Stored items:
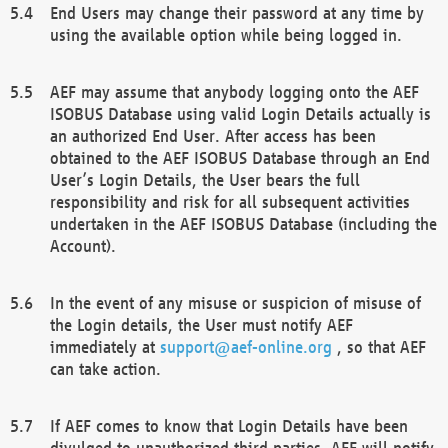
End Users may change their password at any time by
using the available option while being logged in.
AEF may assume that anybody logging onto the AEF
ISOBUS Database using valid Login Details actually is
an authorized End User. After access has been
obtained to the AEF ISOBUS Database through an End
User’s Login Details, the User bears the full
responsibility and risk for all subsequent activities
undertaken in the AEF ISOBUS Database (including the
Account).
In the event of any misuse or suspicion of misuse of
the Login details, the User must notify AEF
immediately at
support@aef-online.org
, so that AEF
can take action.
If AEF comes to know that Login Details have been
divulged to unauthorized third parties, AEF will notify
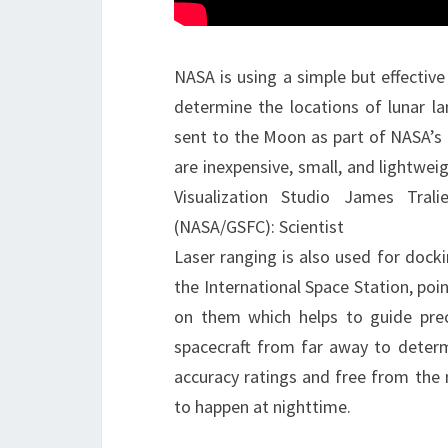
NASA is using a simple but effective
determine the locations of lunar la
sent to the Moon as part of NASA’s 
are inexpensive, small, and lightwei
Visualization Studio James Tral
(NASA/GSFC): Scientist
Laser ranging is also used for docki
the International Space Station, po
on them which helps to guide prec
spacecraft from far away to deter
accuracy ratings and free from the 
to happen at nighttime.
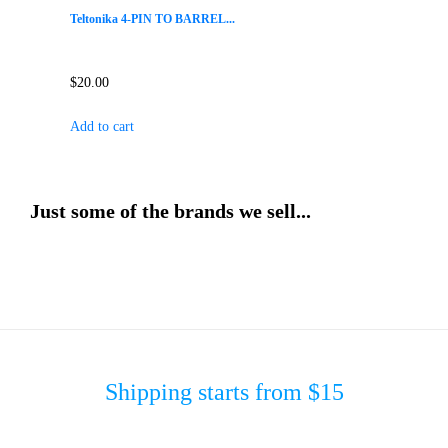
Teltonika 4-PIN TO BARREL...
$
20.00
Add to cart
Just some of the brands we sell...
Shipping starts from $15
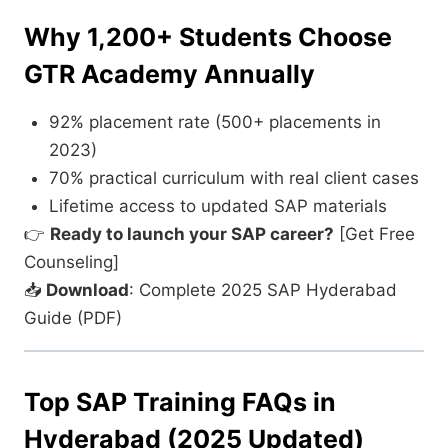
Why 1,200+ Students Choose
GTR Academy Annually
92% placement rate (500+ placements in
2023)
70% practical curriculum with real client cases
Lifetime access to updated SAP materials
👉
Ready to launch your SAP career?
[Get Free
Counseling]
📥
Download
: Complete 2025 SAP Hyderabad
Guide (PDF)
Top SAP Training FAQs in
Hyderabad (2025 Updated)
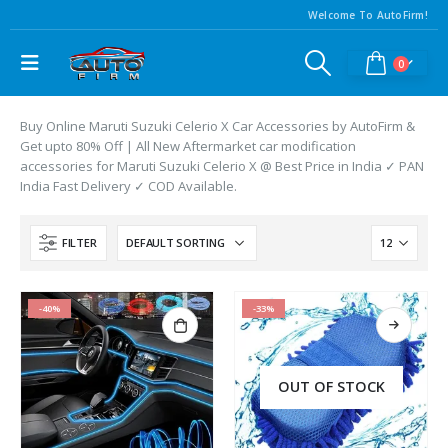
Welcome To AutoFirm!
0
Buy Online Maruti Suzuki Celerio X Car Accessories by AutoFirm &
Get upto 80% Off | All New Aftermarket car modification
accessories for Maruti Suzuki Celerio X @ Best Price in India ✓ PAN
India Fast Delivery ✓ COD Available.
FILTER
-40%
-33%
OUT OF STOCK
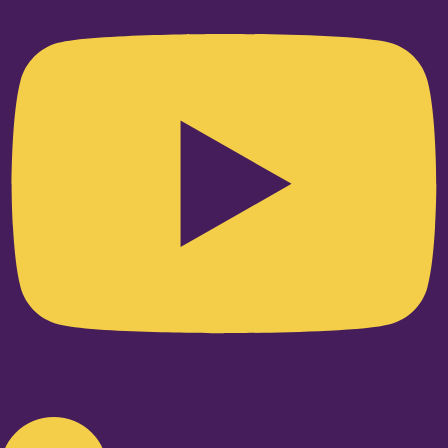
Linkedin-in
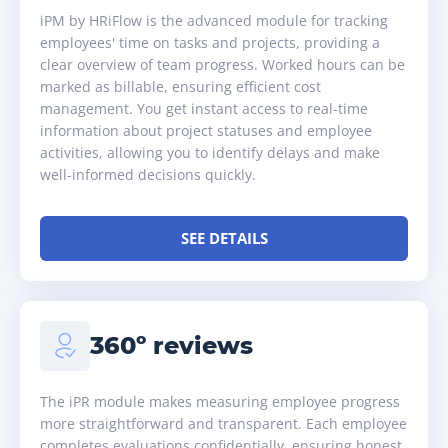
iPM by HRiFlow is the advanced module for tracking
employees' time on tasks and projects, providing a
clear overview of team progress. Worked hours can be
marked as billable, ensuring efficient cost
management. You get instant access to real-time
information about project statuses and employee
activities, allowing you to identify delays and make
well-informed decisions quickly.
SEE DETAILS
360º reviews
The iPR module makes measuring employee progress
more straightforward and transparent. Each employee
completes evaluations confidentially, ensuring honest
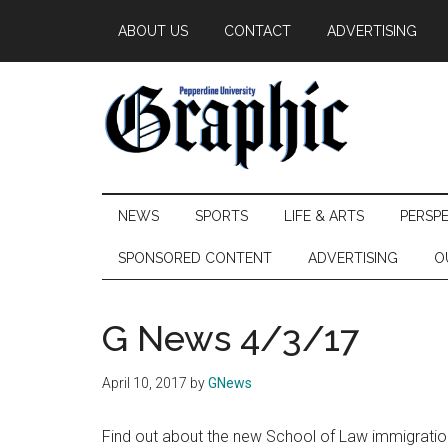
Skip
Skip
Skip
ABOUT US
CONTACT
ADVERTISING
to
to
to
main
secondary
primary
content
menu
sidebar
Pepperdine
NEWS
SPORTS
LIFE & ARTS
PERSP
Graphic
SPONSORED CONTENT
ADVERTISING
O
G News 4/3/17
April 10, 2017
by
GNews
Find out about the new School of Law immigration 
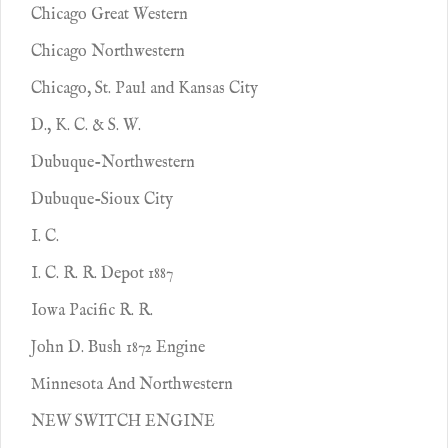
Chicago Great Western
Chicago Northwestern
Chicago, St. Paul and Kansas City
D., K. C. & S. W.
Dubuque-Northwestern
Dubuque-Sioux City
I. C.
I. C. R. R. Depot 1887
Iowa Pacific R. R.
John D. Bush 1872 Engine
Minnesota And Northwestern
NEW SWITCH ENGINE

§ What you need to do: Report the number of lines, in the entries above, that contain the word "ensuring", without any other text.

§ Answer below: 2